In the interview, posted to paper’s website this week, the supermodel comments on her initial experiences of being a black model in the industry, saying:
“When I started, I’d hear other people saying, ‘God, she’s so bizarre-looking’, because I didn’t look like the girl next door. But I was just normal. I was the girl next door. There were people in high fashion I could better relate to, who were doing something more interesting and not talking this sort of rubbish.
A black woman is not ‘a type’. I never had any interest in those jobs that asked for only black girls. What the hell is that? Would you be comfortable saying you wanted only white girls, or Latin? Are you kidding me? It’s baffling.”
But despite her working environment, the famously long-limbed, dark-skinned beauty tells The Guardian that she has always retained pride and confidence in her looks, thanks to her mother:
“She told us it was about celebrating the beauty of being a woman – that’s what made you gorgeous. You can feel very strongly that someone doesn’t like you. I think any model who didn’t have the same sort of upbringing as me would find that very difficult. But I absolutely knew I was entitled.

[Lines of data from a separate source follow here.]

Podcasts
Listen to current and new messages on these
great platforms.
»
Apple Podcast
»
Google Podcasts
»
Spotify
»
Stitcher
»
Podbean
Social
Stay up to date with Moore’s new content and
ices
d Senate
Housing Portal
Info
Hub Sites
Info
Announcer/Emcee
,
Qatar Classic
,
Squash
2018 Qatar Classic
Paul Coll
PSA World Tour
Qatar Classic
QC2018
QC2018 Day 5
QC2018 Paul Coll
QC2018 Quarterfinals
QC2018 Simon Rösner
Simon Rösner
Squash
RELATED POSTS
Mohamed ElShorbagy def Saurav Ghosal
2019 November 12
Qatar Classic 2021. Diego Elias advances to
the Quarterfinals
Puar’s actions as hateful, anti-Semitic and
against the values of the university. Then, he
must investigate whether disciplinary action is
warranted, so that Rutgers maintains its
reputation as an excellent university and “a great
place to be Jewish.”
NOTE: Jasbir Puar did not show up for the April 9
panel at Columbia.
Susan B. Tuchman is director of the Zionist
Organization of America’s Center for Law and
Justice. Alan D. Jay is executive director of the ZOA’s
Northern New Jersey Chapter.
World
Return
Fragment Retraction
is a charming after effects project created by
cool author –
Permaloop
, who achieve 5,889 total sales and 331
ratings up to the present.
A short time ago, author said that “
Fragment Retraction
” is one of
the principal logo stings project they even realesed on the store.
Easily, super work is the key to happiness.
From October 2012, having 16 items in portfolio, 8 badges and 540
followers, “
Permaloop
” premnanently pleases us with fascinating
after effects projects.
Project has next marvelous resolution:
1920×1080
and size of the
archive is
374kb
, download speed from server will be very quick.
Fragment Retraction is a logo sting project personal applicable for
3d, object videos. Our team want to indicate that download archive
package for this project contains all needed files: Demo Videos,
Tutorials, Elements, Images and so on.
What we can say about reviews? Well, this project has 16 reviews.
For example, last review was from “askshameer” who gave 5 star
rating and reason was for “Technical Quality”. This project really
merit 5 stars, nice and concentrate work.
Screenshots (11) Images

I never thought I was ugly – it never crossed my mind.”
Alek also talks of her role within the industry, saying:
“I felt that girls growing up needed to see somebody different, who may have been criticised for their nose, or their hair, or anything – that they could be beautiful. It’s about telling girls from a young age that it’s OK to be quirky, it’s fine to be shy. You don’t have to go with the crowd.
There are mothers who sew for six months to make a fashion collection – someone’s grandmother, someone’s sister. We come in and get paid to walk for 10 minutes at the end. Whenever I think about that, I realise it’s not about me. I was just the one chosen to represent those women and sell the clothes.”